When using the statistical execution profiler OProfile to visualise a callgraph profile for my C application, it includes the following warning multiple times. The warning is rather cryptic to me:
warning: dropping hyperspace sample at offset 1af9 >= 2be8 for binary /home/myuser/mybinary
I'm using OProfile in a Xen virtualized environment like this:
modprobe oprofile timer=1
opcontrol --no-vmlinux
opcontrol --start
(wait for profiling data to accumulate)
opcontrol --stop
opreport --session-dir=/var/lib/oprofile --exclude-dependent --demangle=smart \
--symbols /home/myuser/mybinary --callgraph
The complete output from the last command is:
Overflow stats not available
CPU: CPU with timer interrupt, speed 0 MHz (estimated)
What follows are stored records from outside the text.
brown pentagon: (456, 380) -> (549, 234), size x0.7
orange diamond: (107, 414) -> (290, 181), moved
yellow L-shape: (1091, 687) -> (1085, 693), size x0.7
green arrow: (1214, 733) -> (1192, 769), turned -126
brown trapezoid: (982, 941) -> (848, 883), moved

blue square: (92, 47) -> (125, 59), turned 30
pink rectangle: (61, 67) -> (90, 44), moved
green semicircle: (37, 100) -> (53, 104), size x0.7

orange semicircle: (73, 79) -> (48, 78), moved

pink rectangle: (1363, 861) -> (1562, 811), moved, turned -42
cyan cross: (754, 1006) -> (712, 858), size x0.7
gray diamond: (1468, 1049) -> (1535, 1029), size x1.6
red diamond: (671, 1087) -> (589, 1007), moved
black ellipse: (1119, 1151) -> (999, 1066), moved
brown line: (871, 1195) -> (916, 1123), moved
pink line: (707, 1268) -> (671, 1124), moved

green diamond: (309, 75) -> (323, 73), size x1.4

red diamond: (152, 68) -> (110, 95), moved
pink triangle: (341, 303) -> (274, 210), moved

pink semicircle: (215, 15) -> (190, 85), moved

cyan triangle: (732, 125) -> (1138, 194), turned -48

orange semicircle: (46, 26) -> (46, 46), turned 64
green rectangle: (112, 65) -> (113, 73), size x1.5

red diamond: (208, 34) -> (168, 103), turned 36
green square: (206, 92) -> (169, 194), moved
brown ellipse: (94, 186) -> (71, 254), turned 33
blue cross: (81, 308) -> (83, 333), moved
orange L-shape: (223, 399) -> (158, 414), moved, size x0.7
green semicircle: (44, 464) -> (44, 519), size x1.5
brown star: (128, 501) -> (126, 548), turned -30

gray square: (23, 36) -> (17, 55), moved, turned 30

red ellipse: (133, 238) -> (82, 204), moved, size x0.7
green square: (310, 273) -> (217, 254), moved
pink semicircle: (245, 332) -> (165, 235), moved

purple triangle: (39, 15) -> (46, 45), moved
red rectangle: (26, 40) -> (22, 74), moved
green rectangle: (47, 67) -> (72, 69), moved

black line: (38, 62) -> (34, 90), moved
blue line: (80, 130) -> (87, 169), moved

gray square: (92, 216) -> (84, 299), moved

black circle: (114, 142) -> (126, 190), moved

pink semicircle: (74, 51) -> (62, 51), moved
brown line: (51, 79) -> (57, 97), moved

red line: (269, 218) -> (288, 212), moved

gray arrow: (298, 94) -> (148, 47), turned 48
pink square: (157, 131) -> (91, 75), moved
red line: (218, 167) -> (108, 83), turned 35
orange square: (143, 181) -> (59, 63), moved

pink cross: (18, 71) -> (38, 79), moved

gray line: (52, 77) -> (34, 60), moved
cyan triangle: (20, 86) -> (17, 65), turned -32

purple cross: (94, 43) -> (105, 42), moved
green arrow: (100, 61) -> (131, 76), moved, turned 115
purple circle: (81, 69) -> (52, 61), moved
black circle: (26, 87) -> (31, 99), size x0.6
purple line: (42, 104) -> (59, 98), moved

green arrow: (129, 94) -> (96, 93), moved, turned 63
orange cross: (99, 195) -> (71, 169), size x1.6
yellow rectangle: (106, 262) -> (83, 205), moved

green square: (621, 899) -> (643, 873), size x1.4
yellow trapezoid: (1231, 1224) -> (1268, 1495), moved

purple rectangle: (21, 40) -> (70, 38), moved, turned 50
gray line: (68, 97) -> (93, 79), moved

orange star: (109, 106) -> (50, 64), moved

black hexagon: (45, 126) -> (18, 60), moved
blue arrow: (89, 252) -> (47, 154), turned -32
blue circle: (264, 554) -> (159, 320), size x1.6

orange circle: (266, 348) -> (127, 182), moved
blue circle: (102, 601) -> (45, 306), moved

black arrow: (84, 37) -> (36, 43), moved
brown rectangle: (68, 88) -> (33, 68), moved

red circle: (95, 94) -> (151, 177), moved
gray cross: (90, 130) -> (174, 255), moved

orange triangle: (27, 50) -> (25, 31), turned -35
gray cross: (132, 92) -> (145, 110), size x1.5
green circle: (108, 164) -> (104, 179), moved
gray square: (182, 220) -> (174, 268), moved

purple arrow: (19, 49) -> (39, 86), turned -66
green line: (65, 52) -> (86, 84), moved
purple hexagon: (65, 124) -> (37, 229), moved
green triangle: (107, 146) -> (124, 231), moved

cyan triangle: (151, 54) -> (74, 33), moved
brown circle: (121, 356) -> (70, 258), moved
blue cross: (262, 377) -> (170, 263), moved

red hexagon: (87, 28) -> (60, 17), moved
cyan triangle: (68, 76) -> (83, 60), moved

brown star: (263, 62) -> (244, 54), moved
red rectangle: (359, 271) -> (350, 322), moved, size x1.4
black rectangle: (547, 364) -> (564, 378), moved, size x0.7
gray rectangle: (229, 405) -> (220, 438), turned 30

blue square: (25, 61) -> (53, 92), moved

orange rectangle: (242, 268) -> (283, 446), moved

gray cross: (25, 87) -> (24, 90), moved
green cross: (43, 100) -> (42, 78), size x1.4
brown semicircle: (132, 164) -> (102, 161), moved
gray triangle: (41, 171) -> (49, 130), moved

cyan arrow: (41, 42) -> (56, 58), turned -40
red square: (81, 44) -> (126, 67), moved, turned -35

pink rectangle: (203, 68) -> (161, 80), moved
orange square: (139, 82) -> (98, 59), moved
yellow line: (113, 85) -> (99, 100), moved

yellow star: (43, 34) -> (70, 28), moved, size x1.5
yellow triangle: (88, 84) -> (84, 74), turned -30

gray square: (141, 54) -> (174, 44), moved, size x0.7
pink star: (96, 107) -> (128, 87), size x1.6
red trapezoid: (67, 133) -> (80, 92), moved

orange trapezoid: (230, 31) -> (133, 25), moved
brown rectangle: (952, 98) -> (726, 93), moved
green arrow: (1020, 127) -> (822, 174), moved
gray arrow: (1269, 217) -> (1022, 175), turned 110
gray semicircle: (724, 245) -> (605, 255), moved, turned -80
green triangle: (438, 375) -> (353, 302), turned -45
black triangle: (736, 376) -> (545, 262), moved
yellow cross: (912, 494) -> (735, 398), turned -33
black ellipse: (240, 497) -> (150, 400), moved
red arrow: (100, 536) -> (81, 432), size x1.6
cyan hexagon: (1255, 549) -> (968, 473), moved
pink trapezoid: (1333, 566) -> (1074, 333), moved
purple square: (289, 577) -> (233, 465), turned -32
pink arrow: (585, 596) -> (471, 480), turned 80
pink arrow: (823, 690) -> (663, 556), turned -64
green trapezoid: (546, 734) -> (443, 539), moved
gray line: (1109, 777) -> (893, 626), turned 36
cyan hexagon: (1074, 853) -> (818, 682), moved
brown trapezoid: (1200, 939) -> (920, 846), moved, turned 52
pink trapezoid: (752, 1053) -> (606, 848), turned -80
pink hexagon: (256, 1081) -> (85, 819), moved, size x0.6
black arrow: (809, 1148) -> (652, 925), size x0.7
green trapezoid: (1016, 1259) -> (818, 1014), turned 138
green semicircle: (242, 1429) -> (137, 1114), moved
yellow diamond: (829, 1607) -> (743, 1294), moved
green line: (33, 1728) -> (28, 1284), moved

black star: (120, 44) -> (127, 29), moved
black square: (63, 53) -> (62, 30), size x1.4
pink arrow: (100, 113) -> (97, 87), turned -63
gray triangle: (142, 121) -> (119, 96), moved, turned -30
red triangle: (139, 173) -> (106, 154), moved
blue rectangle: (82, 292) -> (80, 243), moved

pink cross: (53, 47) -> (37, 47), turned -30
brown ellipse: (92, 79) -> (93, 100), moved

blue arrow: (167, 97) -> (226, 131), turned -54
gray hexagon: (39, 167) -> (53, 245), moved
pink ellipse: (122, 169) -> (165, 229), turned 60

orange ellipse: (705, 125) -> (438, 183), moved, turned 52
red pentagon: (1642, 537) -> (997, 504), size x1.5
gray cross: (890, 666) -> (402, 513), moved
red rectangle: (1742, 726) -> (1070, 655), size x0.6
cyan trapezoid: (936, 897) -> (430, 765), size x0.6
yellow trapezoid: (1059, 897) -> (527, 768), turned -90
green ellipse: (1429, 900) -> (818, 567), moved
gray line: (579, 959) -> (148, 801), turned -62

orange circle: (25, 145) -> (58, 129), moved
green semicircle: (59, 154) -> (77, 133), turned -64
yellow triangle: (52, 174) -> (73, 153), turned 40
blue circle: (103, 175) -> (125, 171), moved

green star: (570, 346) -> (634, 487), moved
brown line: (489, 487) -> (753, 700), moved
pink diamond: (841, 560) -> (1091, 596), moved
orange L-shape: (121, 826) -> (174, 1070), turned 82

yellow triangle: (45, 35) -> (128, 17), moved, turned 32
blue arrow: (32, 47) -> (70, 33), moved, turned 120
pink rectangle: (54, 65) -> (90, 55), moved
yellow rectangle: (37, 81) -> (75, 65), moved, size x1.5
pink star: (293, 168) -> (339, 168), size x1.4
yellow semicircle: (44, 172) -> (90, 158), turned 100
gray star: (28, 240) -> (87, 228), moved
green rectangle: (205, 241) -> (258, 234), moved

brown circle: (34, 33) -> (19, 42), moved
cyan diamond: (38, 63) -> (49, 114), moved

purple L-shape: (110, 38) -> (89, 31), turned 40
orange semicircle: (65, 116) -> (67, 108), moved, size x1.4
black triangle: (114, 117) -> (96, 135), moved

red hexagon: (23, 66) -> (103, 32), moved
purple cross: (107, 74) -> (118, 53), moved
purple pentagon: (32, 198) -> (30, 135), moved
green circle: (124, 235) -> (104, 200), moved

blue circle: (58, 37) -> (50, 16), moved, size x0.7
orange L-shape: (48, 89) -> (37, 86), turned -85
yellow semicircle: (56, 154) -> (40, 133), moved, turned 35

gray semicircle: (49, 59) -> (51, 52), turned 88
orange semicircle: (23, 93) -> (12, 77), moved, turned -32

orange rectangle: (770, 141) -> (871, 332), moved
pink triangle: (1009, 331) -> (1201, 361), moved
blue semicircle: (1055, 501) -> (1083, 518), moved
Profiling through timer interrupt
warning: dropping hyperspace sample at offset 84d0 >= 79a0 for binary /home/myuser/mybinary
warning: dropping hyperspace sample at offset 7ac0 >= 79a0 for binary /home/myuser/mybinary
warning: dropping hyperspace sample at offset 7d90 >= 79a0 for binary /home/myuser/mybinary
warning: dropping hyperspace sample at offset 7ac0 >= 79a0 for binary /home/myuser/mybinary
warning: dropping hyperspace sample at offset 7d90 >= 79a0 for binary /home/myuser/mybinary
warning: dropping hyperspace sample at offset 8210 >= 79a0 for binary /home/myuser/mybinary
samples % symbol name
-------------------------------------------------------------------------------
After that it prints plausible-looking call graph data.
What does the 'hyperspace' warning mean? What causes it? Does it impact profiling results? How can I fix it?
Maynard Johnson explains this warning in a message to a mailinglist:
There have been cases reported where samples recorded by the oprofile
kernel driver appear to be attributed to the wrong binary, in
particular if the sample rate is very high or when doing callgraph
profiling (since callgraph profiling, like a high sample rate, also
results in very high overhead of the oprofile kernel driver and
overflows of its internal sample buffers). I suspect that's what
you're running into. Unfortunately, this is a very insidious bug, and
no one has been able to find the root cause yet. The kernel driver
does report overflow counts of its internal buffers, and the oprofiled
log prints those out. As a convenience, starting with oprofile 0.9.5,
opreport will also print a warning when it finds non-zero overflow
counts and suggests lowering the sampling interval.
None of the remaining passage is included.